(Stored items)
= Beginning of Section =

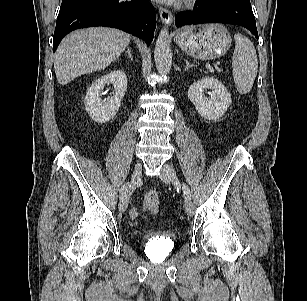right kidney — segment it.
Listing matches in <instances>:
<instances>
[{
	"mask_svg": "<svg viewBox=\"0 0 307 301\" xmlns=\"http://www.w3.org/2000/svg\"><path fill=\"white\" fill-rule=\"evenodd\" d=\"M114 86L113 97L100 98V91L106 84ZM127 89V77L124 71L114 70L97 78L87 90L84 105L89 116L97 123H105L114 118Z\"/></svg>",
	"mask_w": 307,
	"mask_h": 301,
	"instance_id": "1",
	"label": "right kidney"
}]
</instances>
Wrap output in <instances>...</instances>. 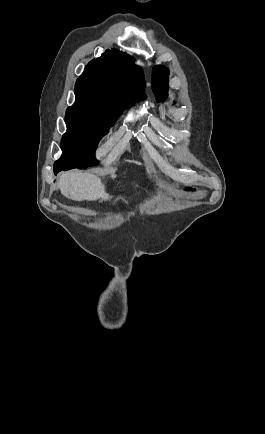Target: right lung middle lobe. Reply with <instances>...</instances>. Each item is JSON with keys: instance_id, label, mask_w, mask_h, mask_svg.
Here are the masks:
<instances>
[{"instance_id": "1", "label": "right lung middle lobe", "mask_w": 265, "mask_h": 434, "mask_svg": "<svg viewBox=\"0 0 265 434\" xmlns=\"http://www.w3.org/2000/svg\"><path fill=\"white\" fill-rule=\"evenodd\" d=\"M76 101L66 111L67 132L61 142L62 156L54 169L86 168L98 164L95 150L101 137L129 104L109 100L91 90H75Z\"/></svg>"}]
</instances>
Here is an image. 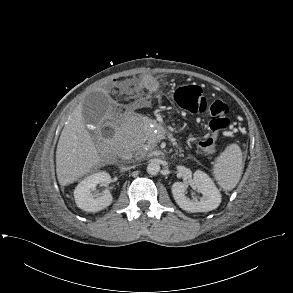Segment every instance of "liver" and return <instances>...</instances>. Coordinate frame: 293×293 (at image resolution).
Returning <instances> with one entry per match:
<instances>
[{
    "label": "liver",
    "instance_id": "6515ba94",
    "mask_svg": "<svg viewBox=\"0 0 293 293\" xmlns=\"http://www.w3.org/2000/svg\"><path fill=\"white\" fill-rule=\"evenodd\" d=\"M100 156L86 130L78 105L64 126L56 151V173L62 186L74 183L98 164Z\"/></svg>",
    "mask_w": 293,
    "mask_h": 293
}]
</instances>
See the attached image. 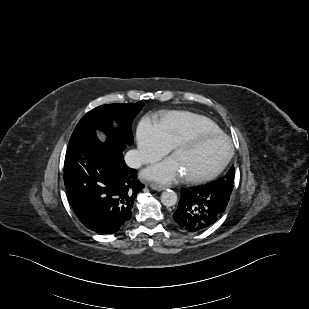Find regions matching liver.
<instances>
[{"label":"liver","instance_id":"liver-1","mask_svg":"<svg viewBox=\"0 0 309 309\" xmlns=\"http://www.w3.org/2000/svg\"><path fill=\"white\" fill-rule=\"evenodd\" d=\"M99 138L102 140V139H103V136L99 135Z\"/></svg>","mask_w":309,"mask_h":309}]
</instances>
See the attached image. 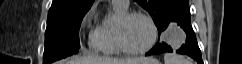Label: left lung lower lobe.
<instances>
[{
    "instance_id": "obj_1",
    "label": "left lung lower lobe",
    "mask_w": 242,
    "mask_h": 64,
    "mask_svg": "<svg viewBox=\"0 0 242 64\" xmlns=\"http://www.w3.org/2000/svg\"><path fill=\"white\" fill-rule=\"evenodd\" d=\"M177 24L185 31L187 40L186 42L176 50L179 54L188 55L198 62V64H203L201 51L199 49L194 30L190 25V15L184 16L177 21ZM165 52H173V49L164 42L157 43L149 52L148 55H156Z\"/></svg>"
}]
</instances>
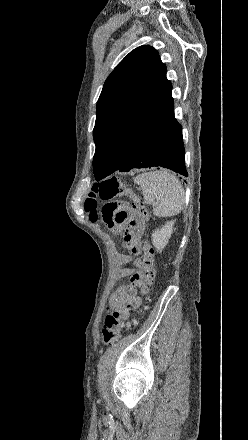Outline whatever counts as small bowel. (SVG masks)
Returning <instances> with one entry per match:
<instances>
[{
    "instance_id": "small-bowel-1",
    "label": "small bowel",
    "mask_w": 248,
    "mask_h": 440,
    "mask_svg": "<svg viewBox=\"0 0 248 440\" xmlns=\"http://www.w3.org/2000/svg\"><path fill=\"white\" fill-rule=\"evenodd\" d=\"M124 208L128 209L126 204L123 205ZM115 230H119L117 227H112ZM145 230L144 223L141 222H133L129 224V227L123 231L124 240L126 246L129 250L137 257L140 254V246L139 241L142 237ZM132 260V257L129 255H119L117 257V261L120 265L127 264ZM122 275H130L132 278H137L136 284L139 285L142 283V268H141V260L139 258L135 259V266L130 269H122ZM138 300L133 293V286L125 287L121 286L117 289V291L113 294L110 300V305L113 310H116L122 314H126L127 310L137 305Z\"/></svg>"
}]
</instances>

= End of Section =

What is needed is an exact restatement of the lines from the line with "Outline whatever counts" through the final line of the data, pictures excluded.

- Exercise output:
Outline whatever counts as small bowel. (SVG masks)
Returning <instances> with one entry per match:
<instances>
[{
    "instance_id": "small-bowel-1",
    "label": "small bowel",
    "mask_w": 248,
    "mask_h": 440,
    "mask_svg": "<svg viewBox=\"0 0 248 440\" xmlns=\"http://www.w3.org/2000/svg\"><path fill=\"white\" fill-rule=\"evenodd\" d=\"M124 208L128 209L126 204L123 205ZM115 230H119L117 227H112ZM145 230L144 223L141 222H133L129 224V227L123 231L124 240L126 246L129 250L137 257L140 254V246L139 241L142 237ZM132 260V257L129 255H119L117 257V261L120 265L127 264ZM122 275H130L132 278H137L136 284L139 285L142 283V268H141V260L139 258L135 259V266L130 269H122ZM138 300L133 293V286L125 287L121 286L117 289V291L113 294L110 300V305L113 310H116L122 314H126L127 310L137 305Z\"/></svg>"
}]
</instances>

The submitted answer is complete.